Y los pájaros pergoleros, qué decir de ellos. Son la hostia.

Y qué tendrá que ver Martina, con Jorge y con los pájaros pergoleros de Nueva Guinea, te estarás preguntando. Podría hablarte metafóricamente y decirte que sus caminos discurren paralelos bla, bla. Pues no. Lo que pasa es que Jorge es biólogo y estudió en la Complutense y Martina es su compañera de universidad y son amigos inseparables desde primero. Los dos hicieron la especialidad de Ornitología y ambos están haciendo la tesis en el departamento de Etología o comportamiento animal, para los no entendidos. Y resulta que sus tesis tratan de la vida, obra y milagros del pájaro pergolero.

Además, y para centrar aún más el asunto, Martina y Jorge disfrutan de una beca del Ministerio que incluye una estancia en un centro de investigación del extranjero y, como estudian el pájaro pergolero, el sueño de todo predoctoral en su situación es viajar a Papúa Nueva Guinea para ver al pajarraco en su hábitat. Y así lo hacen. Van en el avión, rumbo Papúa Nueva Guinea y hacen escala en Doha. Martina enciende el móvil y tiene un mensaje de su novio que le pregunta si ya han llegado y justo en ese momento Jorge también enciende el móvil y también tiene un mensaje de su chica, preguntando algo similar y ambos contestan que sí, que todo bien, que un poco cansados pero que cuando cojan el siguiente vuelo en unas horas dormirán en el avión.

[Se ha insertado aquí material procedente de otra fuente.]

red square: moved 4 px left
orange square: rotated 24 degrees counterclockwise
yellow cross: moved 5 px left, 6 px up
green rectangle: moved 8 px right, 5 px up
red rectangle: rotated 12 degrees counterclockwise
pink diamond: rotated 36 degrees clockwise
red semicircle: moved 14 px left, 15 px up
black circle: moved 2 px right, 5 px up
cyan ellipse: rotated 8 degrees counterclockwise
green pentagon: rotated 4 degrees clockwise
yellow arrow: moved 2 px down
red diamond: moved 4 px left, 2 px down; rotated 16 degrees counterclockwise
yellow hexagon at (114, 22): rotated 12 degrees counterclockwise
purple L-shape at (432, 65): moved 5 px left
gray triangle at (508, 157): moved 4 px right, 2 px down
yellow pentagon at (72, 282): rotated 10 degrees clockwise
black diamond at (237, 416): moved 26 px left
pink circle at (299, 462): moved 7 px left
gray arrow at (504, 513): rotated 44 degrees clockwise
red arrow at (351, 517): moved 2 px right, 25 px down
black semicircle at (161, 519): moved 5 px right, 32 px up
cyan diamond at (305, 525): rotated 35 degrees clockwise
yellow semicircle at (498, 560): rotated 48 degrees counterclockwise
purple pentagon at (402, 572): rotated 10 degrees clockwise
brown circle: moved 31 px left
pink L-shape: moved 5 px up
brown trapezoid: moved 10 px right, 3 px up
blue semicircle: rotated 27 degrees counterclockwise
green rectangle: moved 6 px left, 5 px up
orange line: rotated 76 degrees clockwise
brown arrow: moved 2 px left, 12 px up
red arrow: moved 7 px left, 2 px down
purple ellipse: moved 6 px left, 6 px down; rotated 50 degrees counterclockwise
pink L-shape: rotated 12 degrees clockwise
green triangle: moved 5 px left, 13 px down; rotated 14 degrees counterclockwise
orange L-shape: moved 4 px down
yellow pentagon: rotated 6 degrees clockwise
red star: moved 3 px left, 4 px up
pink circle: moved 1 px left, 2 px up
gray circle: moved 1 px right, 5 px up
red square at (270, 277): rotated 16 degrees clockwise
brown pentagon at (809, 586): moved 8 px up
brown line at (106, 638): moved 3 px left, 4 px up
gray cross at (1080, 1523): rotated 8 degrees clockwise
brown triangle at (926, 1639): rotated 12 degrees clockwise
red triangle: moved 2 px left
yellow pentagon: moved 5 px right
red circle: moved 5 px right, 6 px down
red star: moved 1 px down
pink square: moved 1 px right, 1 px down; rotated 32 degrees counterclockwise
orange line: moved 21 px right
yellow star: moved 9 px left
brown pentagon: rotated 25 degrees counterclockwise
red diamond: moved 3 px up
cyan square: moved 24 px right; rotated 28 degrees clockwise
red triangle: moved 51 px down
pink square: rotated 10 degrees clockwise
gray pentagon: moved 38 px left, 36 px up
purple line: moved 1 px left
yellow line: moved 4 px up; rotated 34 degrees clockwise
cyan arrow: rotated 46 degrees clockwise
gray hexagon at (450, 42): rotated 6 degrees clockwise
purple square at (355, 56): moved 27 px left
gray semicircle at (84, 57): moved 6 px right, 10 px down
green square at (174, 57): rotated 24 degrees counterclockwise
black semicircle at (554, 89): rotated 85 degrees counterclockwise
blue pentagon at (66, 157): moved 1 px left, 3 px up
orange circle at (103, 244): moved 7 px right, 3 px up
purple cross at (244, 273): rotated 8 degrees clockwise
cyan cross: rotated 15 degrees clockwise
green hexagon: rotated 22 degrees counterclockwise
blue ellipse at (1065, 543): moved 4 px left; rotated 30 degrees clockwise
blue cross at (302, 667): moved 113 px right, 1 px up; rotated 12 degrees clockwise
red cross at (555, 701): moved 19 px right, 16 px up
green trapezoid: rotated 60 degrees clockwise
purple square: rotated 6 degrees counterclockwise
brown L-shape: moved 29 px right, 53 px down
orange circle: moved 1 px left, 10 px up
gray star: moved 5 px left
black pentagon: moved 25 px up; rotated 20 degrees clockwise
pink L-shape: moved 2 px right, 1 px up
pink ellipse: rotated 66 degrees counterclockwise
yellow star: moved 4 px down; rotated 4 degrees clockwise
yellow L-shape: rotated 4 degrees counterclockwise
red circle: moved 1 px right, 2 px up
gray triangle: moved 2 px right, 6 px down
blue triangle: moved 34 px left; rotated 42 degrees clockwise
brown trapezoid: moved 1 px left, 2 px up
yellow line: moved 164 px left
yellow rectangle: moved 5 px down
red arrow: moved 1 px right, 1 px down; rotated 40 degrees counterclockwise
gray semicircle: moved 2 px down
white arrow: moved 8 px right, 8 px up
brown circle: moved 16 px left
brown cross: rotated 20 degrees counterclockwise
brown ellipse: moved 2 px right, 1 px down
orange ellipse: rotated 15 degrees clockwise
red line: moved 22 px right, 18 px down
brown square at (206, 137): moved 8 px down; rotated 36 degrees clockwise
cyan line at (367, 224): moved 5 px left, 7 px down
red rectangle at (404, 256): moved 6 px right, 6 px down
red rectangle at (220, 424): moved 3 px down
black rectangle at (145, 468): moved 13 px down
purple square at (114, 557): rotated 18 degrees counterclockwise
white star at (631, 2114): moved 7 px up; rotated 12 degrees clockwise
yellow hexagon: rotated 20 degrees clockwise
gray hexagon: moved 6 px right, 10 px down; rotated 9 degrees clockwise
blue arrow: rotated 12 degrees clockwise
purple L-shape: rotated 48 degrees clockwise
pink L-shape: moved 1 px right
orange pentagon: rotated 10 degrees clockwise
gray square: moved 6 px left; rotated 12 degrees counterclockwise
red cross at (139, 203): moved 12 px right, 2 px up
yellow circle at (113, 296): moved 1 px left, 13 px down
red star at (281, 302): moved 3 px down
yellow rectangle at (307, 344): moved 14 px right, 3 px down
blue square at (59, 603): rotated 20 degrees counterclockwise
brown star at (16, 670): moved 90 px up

Después cogen el avión y, efectivamente, duermen. Pero también hablan, hablan mucho. Y ven el final de una serie que llevaban viendo semanas y que habían quedado para ver el final en el viaje. Y se ríen cuando se acuerdan de la salida de campo de Edafología de tercero que les diluvió y que el profesor no dejaba de dictar apuntes. Y ven una y otra vez los vídeos de las cámaras instaladas en el bosque de Papúa y que mañana verán en persona. El equipo del profesor Wang con el que colaboran se ha encargado de ponerlas y de avisarles cuando fuera a comenzar la época del cortejo. Y ya están allí. Nerviosos, felices. Por fin va a conocer a “Pedrito” como han llamado a su pájaro pergolero, al suyo, a ese que llevan semanas observando. Ese que comenzó tímidamente colocando un palito y después otro en un claro cualquiera del bosque y que ahora mismo tiene en sus manos (¿alas?) el futuro de dos estudiantes madrileños.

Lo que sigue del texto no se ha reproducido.